ITW Global Tire Repair Terms and Conditions of Sale

  1. Acceptance. The following terms and conditions of sale are applicable to all sales of Products or Services, and all quotations, order acknowledgements, and invoices from all Automotive divisions and subsidiaries of ITW Global Tire Repair, an Illinois Tool Works Inc. business (“ITWGTR”) and to all Purchase Orders from ITWGTR’s customers (“Purchasers”) with respect to any of the aforementioned business units, and are the only terms and conditions applicable to the sale of ITWGTR’s Products or Services, except those relating solely to quantities, shipping instructions, or descriptions of the products set forth in Purchaser’s Purchase Orders (collectively, “Purchase Order Terms”). Purchase Orders, if accepted by ITWGTR, are accepted subject to the terms and conditions set forth herein. ITWGTR HEREBY REJECTS ANY ADDITIONAL OR DIFFERENT TERMS OR CONDITIONS PROPOSED BY PURCHASER, WHETHER OR NOT CONTAINED IN ANY OF PURCHASER’S BUSINESS FORMS OR ON PURCHASER’S WEBSITE, AND SUCH ADDITIONAL OR DIFFERENT TERMS AND CONDITIONS SHALL BE VOID AND OF NO EFFECT. In addition, no site usage agreement or any other click through agreement on a website will have any applicability or binding effect whether or not ITWGTR clicks on an “ok,” “I accept,” or similar acknowledgment. Commencement of any work by ITWGTR or Purchaser’s acceptance of Products or Services (“Products or Services”) called for in said Purchase Order shall constitute its acceptance of the following terms and conditions of sale (these “Terms and Conditions”). Any changes to these terms and conditions must be in writing clearly identifying the change and signed by ITWGTR. In the event of a conflict, the following order of precedence will apply: (a) terms agreed to in writing and executed by an authorized officer of ITWGTR; (b) any ITWGTR quotation, acknowledgment or invoice and all documents incorporated by specific reference herein or therein; (c) these Terms and Conditions.

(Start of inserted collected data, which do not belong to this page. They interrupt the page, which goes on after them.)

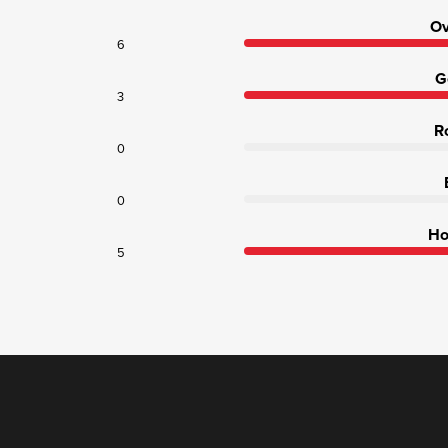
Ov
6
G
3
R
0
0
Ho
5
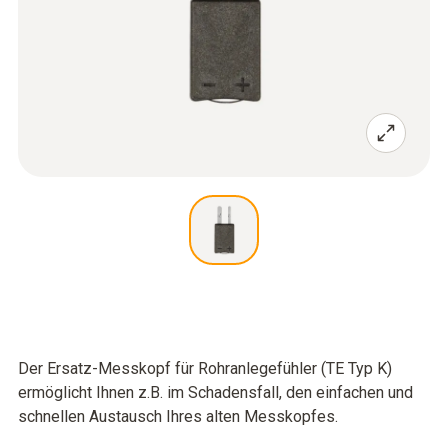
Der Ersatz-Messkopf für Rohranlegefühler (TE Typ K)
ermöglicht Ihnen z.B. im Schadensfall, den einfachen und
schnellen Austausch Ihres alten Messkopfes.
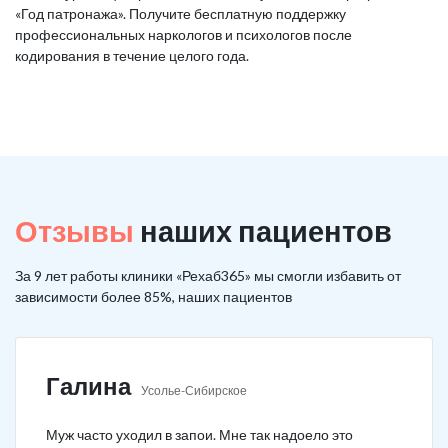
«Год патронажа». Получите бесплатную поддержку
профессиональных наркологов и психологов после
кодирования в течение целого года.
Отзывы
наших пациентов
За 9 лет работы клиники «Рехаб365» мы смогли избавить от
зависимости более 85%, наших пациентов
Галина
Усолье-Сибирское
Муж часто уходил в запои. Мне так надоело это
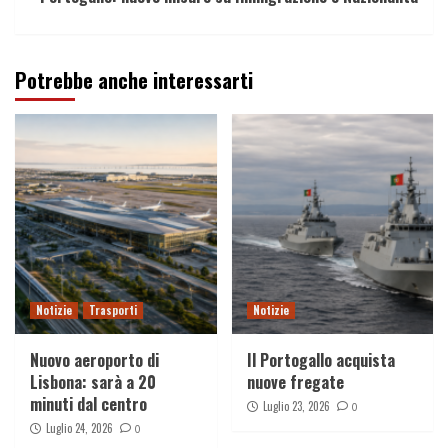
Potrebbe anche interessarti
Notizie
Trasporti
Notizie
Nuovo aeroporto di
Il Portogallo acquista
Lisbona: sarà a 20
nuove fregate
minuti dal centro
Luglio 23, 2026
0
Luglio 24, 2026
0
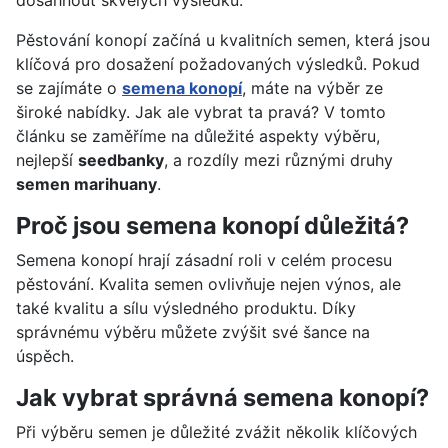
dosáhnout skvělých výsledků.
Pěstování konopí začíná u kvalitních semen, která jsou
klíčová pro dosažení požadovaných výsledků. Pokud
se zajímáte o
semena konopí
, máte na výběr ze
široké nabídky. Jak ale vybrat ta pravá? V tomto
článku se zaměříme na důležité aspekty výběru,
nejlepší
seedbanky
, a rozdíly mezi různými druhy
semen marihuany
.
Proč jsou semena konopí důležitá?
Semena konopí hrají zásadní roli v celém procesu
pěstování. Kvalita semen ovlivňuje nejen výnos, ale
také kvalitu a sílu výsledného produktu. Díky
správnému výběru můžete zvýšit své šance na
úspěch.
Jak vybrat správná semena konopí?
Při výběru semen je důležité zvážit několik klíčových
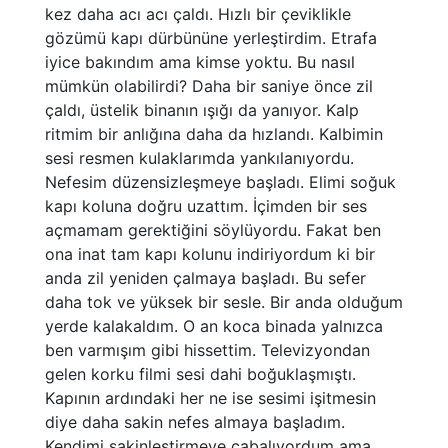
kez daha acı acı çaldı. Hızlı bir çeviklikle
gözümü kapı dürbününe yerleştirdim. Etrafa
iyice bakındım ama kimse yoktu. Bu nasıl
mümkün olabilirdi? Daha bir saniye önce zil
çaldı, üstelik binanın ışığı da yanıyor. Kalp
ritmim bir anlığına daha da hızlandı. Kalbimin
sesi resmen kulaklarımda yankılanıyordu.
Nefesim düzensizleşmeye başladı. Elimi soğuk
kapı koluna doğru uzattım. İçimden bir ses
açmamam gerektiğini söylüyordu. Fakat ben
ona inat tam kapı kolunu indiriyordum ki bir
anda zil yeniden çalmaya başladı. Bu sefer
daha tok ve yüksek bir sesle. Bir anda olduğum
yerde kalakaldım. O an koca binada yalnızca
ben varmışım gibi hissettim. Televizyondan
gelen korku filmi sesi dahi boğuklaşmıştı.
Kapının ardındaki her ne ise sesimi işitmesin
diye daha sakin nefes almaya başladım.
Kendimi sakinleştirmeye çabalıyordum ama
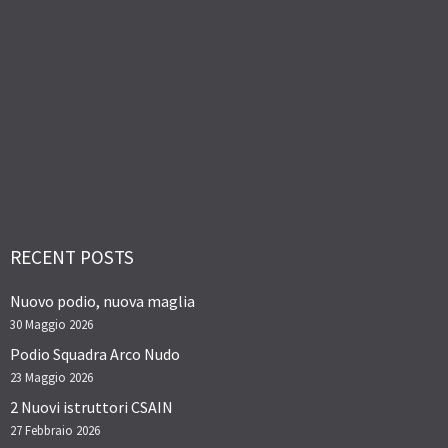
RECENT POSTS
Nuovo podio, nuova maglia
30 Maggio 2026
Podio Squadra Arco Nudo
23 Maggio 2026
2 Nuovi istruttori CSAIN
27 Febbraio 2026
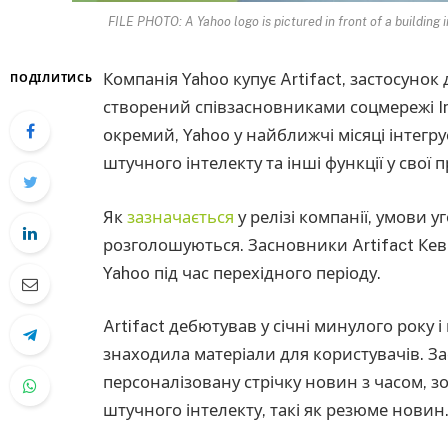
FILE PHOTO: A Yahoo logo is pictured in front of a buildin
Компанія Yahoo купує Artifact, застосунок
ПОДІЛИТИСЬ
створений співзасновниками соцмережі In
окремий, Yahoo у найближчі місяці інтегрує
штучного інтелекту та інші функції у свої 
Як
зазначається
у релізі компанії, умови 
розголошуються. Засновники Artifact Кеві
Yahoo під час перехідного періоду.
Artifact дебютував у січні минулого року 
знаходила матеріали для користувачів. З
персоналізовану стрічку новин з часом, з
штучного інтелекту, такі як резюме новин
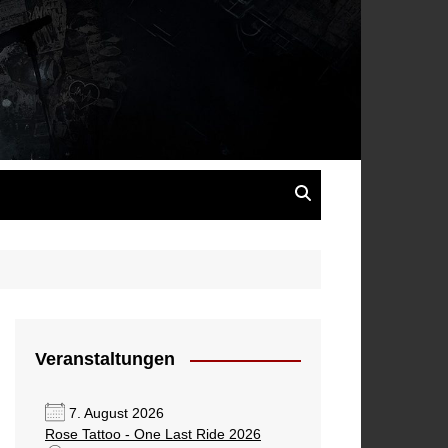
s
Veranstaltungen
7. August 2026
Rose Tattoo - One Last Ride 2026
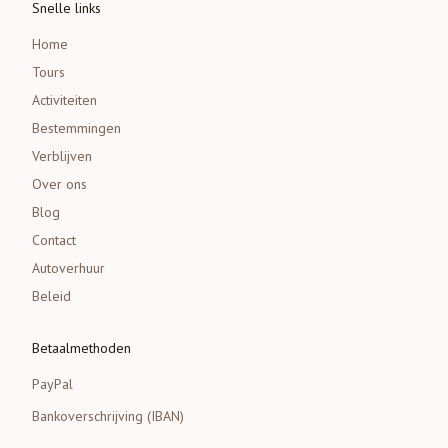
Snelle links
Home
Tours
Activiteiten
Bestemmingen
Verblijven
Over ons
Blog
Contact
Autoverhuur
Beleid
Betaalmethoden
PayPal
Bankoverschrijving (IBAN)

  2. Quotations. Quotations are only valid in writing and for 30 days from the date of the quotation. All quotations are subject to change or withdrawal without prior notice to Purchaser. ITWGTR may refuse orders and has no obligation to supply Products or Services unless ITWGTR issues an order acknowledgement or upon the shipment of Products or commencement of Services by ITWGTR.

  3. Prices and Payment Terms. Prices are in U.S. Dollars and are subject to change without notice. If a raw material, component, or service provider raises its prices, or imposes a surcharge on ITWGTR, ITWGTR reserves the right to increase prices and/or surcharge Purchaser and Purchaser agrees to accept such price increase or surcharge until the term of such price increase or surcharge or until the termination of the contract to which these terms and conditions apply is reached. All purchase orders (“Orders”) are accepted subject to ITWGTR’s price in effect at time of order. Prices do not include any sales, use, value-added or other taxes, import duties, license fees or like charges (“Fees”) related to the sale, importation or use of Products or Services, and Purchaser is responsible for those Fees. If ITWGTR is subsequently required to pay any Fees, Purchaser shall fully defend and indemnify ITWGTR therefor. Unless otherwise expressly agreed to by ITWGTR in writing, terms of payment are 30 days net from the date of ITWGTR’s invoice. In the event of Purchaser’s failure to pay ITWGTR’s invoice(s) or of any late invoice payments by Purchaser, ITWGTR reserves the right to take any or all of the following actions: (a) any actions allowable under law; (b) withhold shipment of goods; (c) demand the return of previously shipped goods; (d) institute new payment terms; and/or (e) cancel any purchase orders. In addition, Purchaser agrees to pay interest on overdue invoices at the rate of 1.5% per month, but not higher than the highest rate permitted by law. Purchaser’s inspection rights herein will not affect the payment terms. Under no circumstances will Purchaser have a right of set-off. If Purchaser fails to make any payment as required, Purchaser agrees to indemnify ITWGTR for all associated costs incurred by ITWGTR, including reasonable attorney fees and court costs.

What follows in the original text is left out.